The leaders of the euro-area’s two largest economies said the continued existence of the common currency is “non-negotiable”.
“If the euro fails, Europe fails,” Merkel said.
European Central Bank vice-president Vitor Constancio late on Friday signalled European governments should be ready to increase the size and flexibility of their bailout fund as the ECB urges leaders to do more to fight the fiscal crisis.
Merkel said she is against increasing the size of the fund and sharing public debt with the euro zone, saying that European leaders would do what is necessary to defend the euro.
Europe’s sovereign debt crisis took hold at the end of 2009 after a new government in Greece said the budget deficit was twice as big as the previous administration disclosed. The region’s nations assembled a rescue fund in May, which Greece and Ireland have tapped.
Spanish and Italian government bonds fell, increasing the additional yield investors demand to hold the securities instead of benchmark German bunds, amid concern government borrowing costs will rise at debt sales next week.
The euro may decline as low as 108 yen should it break below a key support level against the Japanese currency, Societe Generale said, citing technical indicators in a research note on Friday. A support level is an area on a chart where technical analysts anticipate orders to buy a currency and its related instruments. The stronger the support, the more selling is needed for a drop below that level.
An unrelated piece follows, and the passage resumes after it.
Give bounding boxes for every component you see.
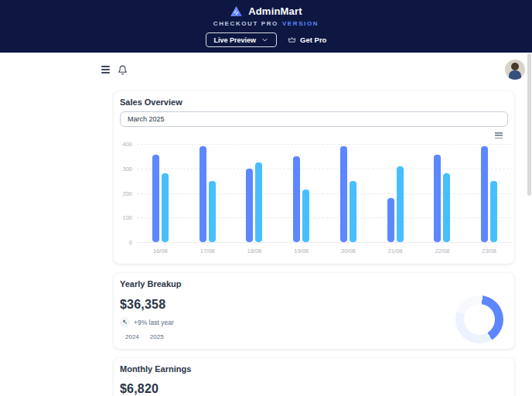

The dollar has fallen 1.1 percent this year in a measure of the currencies of 10 developed nations, according to Bloomberg Correlation-Weighted Currency Indexes. The euro has dropped 9.5 percent so far this year and 2.1 percent in the past month. The yen is up 10.8 percent on the year and up 0.2 percent in the past 30 days.
The trade deficit in the US shrank more than forecast in October as a weaker dollar and growing economies overseas propelled exports to a two-year high. The gap narrowed 13 percent to $38.7 billion, less than the lowest estimate of 78 economists surveyed by Bloomberg News and the smallest since January, Commerce Department figures showed.
The Thomson Reuters/University of Michigan preliminary index of consumer sentiment rose in December to 74.2, the highest since June, from 71.6 at the end of last month.
“That’s very good news for the US economy and for the dollar if it’s sustained,” said Greg Anderson, a currency strategist at Citigroup Inc. in New York. “If US yields hold where they’ve moved to this week, then the dollar ought to rally.”